*** Opening Data ***
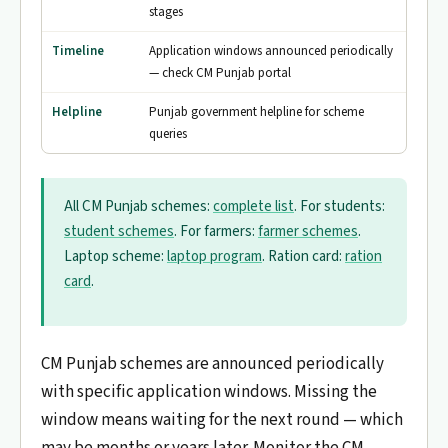
stages
Timeline
Application windows announced periodically
— check CM Punjab portal
Helpline
Punjab government helpline for scheme
queries
All CM Punjab schemes:
complete list
. For students:
student schemes
. For farmers:
farmer schemes
.
Laptop scheme:
laptop program
. Ration card:
ration
card
.
CM Punjab schemes are announced periodically
with specific application windows. Missing the
window means waiting for the next round — which
may be months or years later. Monitor the CM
*** Closing Data ***
• Exercise objective: Copy the data word for word and omit every picture.

• Output of the task:
stages
Timeline
Application windows announced periodically
— check CM Punjab portal
Helpline
Punjab government helpline for scheme
queries
All CM Punjab schemes:
complete list
. For students:
student schemes
. For farmers:
farmer schemes
.
Laptop scheme:
laptop program
. Ration card:
ration
card
.
CM Punjab schemes are announced periodically
with specific application windows. Missing the
window means waiting for the next round — which
may be months or years later. Monitor the CM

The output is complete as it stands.